Hillbilly Housewife, a Web site that's undergone a rebirth in the last year or so, has a recipe for a milkshake that tastes just like a Frosty, host Susanne assures us. Bonus: You don't need ice cream.

"With this recipe we can have delicious frosty milkshakes for a fraction of the cost of those using ice cream. And all the ingredients are on the pantry shelf," Susanne writes.

The contents are ice water and ice cubes, powdered milk, sugar, cocoa, vanilla and -- here's the surprise -- 2 tablespoons of corn oil plus a five-second squirt of nonstick spray. (For variations, please read the post.)
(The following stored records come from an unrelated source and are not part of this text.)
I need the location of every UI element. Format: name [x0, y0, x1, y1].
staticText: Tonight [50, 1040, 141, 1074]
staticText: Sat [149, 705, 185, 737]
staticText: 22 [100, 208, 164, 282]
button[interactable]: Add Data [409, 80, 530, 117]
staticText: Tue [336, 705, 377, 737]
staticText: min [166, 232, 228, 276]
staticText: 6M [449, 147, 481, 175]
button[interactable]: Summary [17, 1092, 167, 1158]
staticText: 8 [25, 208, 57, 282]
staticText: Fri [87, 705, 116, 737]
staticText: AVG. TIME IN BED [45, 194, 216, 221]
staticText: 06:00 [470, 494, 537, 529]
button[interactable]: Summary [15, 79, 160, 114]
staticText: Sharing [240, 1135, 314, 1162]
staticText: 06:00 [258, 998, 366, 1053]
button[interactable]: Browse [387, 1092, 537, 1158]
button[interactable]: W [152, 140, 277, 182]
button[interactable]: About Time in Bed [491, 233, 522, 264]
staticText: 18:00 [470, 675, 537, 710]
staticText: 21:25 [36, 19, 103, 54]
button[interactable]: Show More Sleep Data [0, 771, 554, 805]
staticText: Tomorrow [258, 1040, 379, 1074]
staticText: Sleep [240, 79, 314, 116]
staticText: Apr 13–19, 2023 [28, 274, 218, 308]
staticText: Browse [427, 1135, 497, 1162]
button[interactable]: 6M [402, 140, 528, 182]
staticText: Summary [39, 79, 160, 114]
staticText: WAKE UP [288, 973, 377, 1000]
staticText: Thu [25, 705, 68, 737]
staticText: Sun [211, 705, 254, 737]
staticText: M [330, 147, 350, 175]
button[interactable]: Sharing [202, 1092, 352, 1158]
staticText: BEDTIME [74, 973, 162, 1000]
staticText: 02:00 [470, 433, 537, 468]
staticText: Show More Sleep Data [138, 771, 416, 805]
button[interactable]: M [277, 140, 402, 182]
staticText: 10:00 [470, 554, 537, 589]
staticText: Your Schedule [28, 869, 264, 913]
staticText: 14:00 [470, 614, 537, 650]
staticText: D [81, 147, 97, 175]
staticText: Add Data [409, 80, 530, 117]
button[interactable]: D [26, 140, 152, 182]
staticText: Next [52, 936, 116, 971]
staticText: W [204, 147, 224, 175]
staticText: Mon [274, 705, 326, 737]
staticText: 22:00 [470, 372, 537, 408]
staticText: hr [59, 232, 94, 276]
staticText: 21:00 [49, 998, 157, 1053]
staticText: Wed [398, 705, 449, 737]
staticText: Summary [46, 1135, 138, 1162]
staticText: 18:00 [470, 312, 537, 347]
Those last two ingredients have caused a bit of a stir. In fact, this is the only recipe we've seen online that's followed by "a long rant" in response to readers' e-mails. If you're bothered about adding the oil and spray, take a look at labels on other foods in your house. Mayonnaise and coffee creamer are good examples.

"Let me make things clear. Fat makes things creamy," Susanne writes. "It may seem weird to add vegetable oil to a beverage, but manufacturers do it all the time."
Comments

 

We make HBHW's magic milkshakes at home all the time (mainly because we NEVER have any ice cream in the freezer!)  They are really good.  As far as the last two ingredients, I just use whatever oil I happen to have.  Usually olive oil.  

We make milkshakes using milk, banana, vanilla flavoring, honey or sugar and ice cubes.  I just blend these ingredients together and that's it.  These are much healthier and even my picky teenage boys love them.

I have family in MI, and the buying of Mason jars is for canning food now and in the future. An old mayo or pickle jar could be easily used to bury money without the expense of buying jars.

There is a series of "Top Secret Recipes" books that have recipes for really good knock-offs from popular fast-food and actual restaurants.My family absolutely loves the KFC original recipe fried chicken one, except they say mine is better.We actually started using trans-fat free oil and boneless chicken breasts way before KFC did.It freezes really well, too, so I make lots at one time and freeze for future dinners.I also found a crunchwrap(like Taco Bell's) recipe online that was just as good as the original,too.